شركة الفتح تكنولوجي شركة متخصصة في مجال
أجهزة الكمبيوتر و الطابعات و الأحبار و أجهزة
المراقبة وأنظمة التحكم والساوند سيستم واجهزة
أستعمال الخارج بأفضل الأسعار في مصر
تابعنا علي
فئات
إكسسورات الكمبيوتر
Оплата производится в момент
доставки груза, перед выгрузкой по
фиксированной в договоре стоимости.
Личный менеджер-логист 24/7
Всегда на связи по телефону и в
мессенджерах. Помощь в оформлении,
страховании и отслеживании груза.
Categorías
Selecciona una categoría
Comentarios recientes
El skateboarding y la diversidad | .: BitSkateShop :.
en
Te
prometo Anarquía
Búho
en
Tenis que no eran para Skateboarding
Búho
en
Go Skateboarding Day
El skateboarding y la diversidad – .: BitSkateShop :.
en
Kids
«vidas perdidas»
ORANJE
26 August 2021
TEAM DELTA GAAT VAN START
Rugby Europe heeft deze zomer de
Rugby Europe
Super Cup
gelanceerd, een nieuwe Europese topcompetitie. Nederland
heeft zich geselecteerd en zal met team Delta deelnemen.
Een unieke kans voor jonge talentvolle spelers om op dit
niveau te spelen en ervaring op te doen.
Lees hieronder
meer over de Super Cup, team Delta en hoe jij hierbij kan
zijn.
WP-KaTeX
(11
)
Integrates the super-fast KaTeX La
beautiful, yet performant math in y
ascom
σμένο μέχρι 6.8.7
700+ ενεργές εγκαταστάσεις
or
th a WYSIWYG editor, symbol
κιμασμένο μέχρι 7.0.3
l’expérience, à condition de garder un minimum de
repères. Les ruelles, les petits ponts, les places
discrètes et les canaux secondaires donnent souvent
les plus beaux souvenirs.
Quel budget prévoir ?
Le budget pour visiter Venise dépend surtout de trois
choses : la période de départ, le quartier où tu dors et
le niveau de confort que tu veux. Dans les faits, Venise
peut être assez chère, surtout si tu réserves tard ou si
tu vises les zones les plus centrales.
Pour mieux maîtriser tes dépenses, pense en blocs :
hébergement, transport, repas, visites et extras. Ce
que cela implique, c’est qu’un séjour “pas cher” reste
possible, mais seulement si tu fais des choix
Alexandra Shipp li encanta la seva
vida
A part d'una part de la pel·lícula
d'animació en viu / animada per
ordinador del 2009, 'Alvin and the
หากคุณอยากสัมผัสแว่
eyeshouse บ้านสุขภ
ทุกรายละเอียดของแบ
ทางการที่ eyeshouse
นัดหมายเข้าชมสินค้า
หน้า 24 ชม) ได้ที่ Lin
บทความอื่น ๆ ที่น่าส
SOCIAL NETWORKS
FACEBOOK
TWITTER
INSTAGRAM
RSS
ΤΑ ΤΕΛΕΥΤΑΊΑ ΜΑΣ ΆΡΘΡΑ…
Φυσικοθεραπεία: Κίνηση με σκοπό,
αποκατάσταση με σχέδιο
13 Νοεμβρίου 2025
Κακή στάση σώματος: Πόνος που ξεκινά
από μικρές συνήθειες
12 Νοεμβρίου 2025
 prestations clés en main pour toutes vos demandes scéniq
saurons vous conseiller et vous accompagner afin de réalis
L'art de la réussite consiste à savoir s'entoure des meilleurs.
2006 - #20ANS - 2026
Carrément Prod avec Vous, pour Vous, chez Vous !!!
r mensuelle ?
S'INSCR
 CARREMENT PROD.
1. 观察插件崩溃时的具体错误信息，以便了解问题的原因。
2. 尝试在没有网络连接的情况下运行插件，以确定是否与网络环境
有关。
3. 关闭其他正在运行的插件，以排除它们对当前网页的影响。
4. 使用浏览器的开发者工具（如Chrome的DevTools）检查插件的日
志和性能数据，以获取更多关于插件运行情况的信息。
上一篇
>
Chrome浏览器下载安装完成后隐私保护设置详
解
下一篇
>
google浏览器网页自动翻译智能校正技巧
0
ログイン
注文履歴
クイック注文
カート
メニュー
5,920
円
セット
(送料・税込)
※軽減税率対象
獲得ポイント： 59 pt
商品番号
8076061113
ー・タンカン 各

## HOW TO COMPLETE THIS TASK
From the first record to the last, print each one exactly.

## ANSWER FOR THE TASK
شركة الفتح تكنولوجي شركة متخصصة في مجال
أجهزة الكمبيوتر و الطابعات و الأحبار و أجهزة
المراقبة وأنظمة التحكم والساوند سيستم واجهزة
أستعمال الخارج بأفضل الأسعار في مصر
تابعنا علي
فئات
إكسسورات الكمبيوتر
Оплата производится в момент
доставки груза, перед выгрузкой по
фиксированной в договоре стоимости.
Личный менеджер-логист 24/7
Всегда на связи по телефону и в
мессенджерах. Помощь в оформлении,
страховании и отслеживании груза.
Categorías
Selecciona una categoría
Comentarios recientes
El skateboarding y la diversidad | .: BitSkateShop :.
en
Te
prometo Anarquía
Búho
en
Tenis que no eran para Skateboarding
Búho
en
Go Skateboarding Day
El skateboarding y la diversidad – .: BitSkateShop :.
en
Kids
«vidas perdidas»
ORANJE
26 August 2021
TEAM DELTA GAAT VAN START
Rugby Europe heeft deze zomer de
Rugby Europe
Super Cup
gelanceerd, een nieuwe Europese topcompetitie. Nederland
heeft zich geselecteerd en zal met team Delta deelnemen.
Een unieke kans voor jonge talentvolle spelers om op dit
niveau te spelen en ervaring op te doen.
Lees hieronder
meer over de Super Cup, team Delta en hoe jij hierbij kan
zijn.
WP-KaTeX
(11
)
Integrates the super-fast KaTeX La
beautiful, yet performant math in y
ascom
σμένο μέχρι 6.8.7
700+ ενεργές εγκαταστάσεις
or
th a WYSIWYG editor, symbol
κιμασμένο μέχρι 7.0.3
l’expérience, à condition de garder un minimum de
repères. Les ruelles, les petits ponts, les places
discrètes et les canaux secondaires donnent souvent
les plus beaux souvenirs.
Quel budget prévoir ?
Le budget pour visiter Venise dépend surtout de trois
choses : la période de départ, le quartier où tu dors et
le niveau de confort que tu veux. Dans les faits, Venise
peut être assez chère, surtout si tu réserves tard ou si
tu vises les zones les plus centrales.
Pour mieux maîtriser tes dépenses, pense en blocs :
hébergement, transport, repas, visites et extras. Ce
que cela implique, c’est qu’un séjour “pas cher” reste
possible, mais seulement si tu fais des choix
Alexandra Shipp li encanta la seva
vida
A part d'una part de la pel·lícula
d'animació en viu / animada per
ordinador del 2009, 'Alvin and the
หากคุณอยากสัมผัสแว่
eyeshouse บ้านสุขภ
ทุกรายละเอียดของแบ
ทางการที่ eyeshouse
นัดหมายเข้าชมสินค้า
หน้า 24 ชม) ได้ที่ Lin
บทความอื่น ๆ ที่น่าส
SOCIAL NETWORKS
FACEBOOK
TWITTER
INSTAGRAM
RSS
ΤΑ ΤΕΛΕΥΤΑΊΑ ΜΑΣ ΆΡΘΡΑ…
Φυσικοθεραπεία: Κίνηση με σκοπό,
αποκατάσταση με σχέδιο
13 Νοεμβρίου 2025
Κακή στάση σώματος: Πόνος που ξεκινά
από μικρές συνήθειες
12 Νοεμβρίου 2025
 prestations clés en main pour toutes vos demandes scéniq
saurons vous conseiller et vous accompagner afin de réalis
L'art de la réussite consiste à savoir s'entoure des meilleurs.
2006 - #20ANS - 2026
Carrément Prod avec Vous, pour Vous, chez Vous !!!
r mensuelle ?
S'INSCR
 CARREMENT PROD.
1. 观察插件崩溃时的具体错误信息，以便了解问题的原因。
2. 尝试在没有网络连接的情况下运行插件，以确定是否与网络环境
有关。
3. 关闭其他正在运行的插件，以排除它们对当前网页的影响。
4. 使用浏览器的开发者工具（如Chrome的DevTools）检查插件的日
志和性能数据，以获取更多关于插件运行情况的信息。
上一篇
>
Chrome浏览器下载安装完成后隐私保护设置详
解
下一篇
>
google浏览器网页自动翻译智能校正技巧
0
ログイン
注文履歴
クイック注文
カート
メニュー
5,920
円
セット
(送料・税込)
※軽減税率対象
獲得ポイント： 59 pt
商品番号
8076061113
ー・タンカン 各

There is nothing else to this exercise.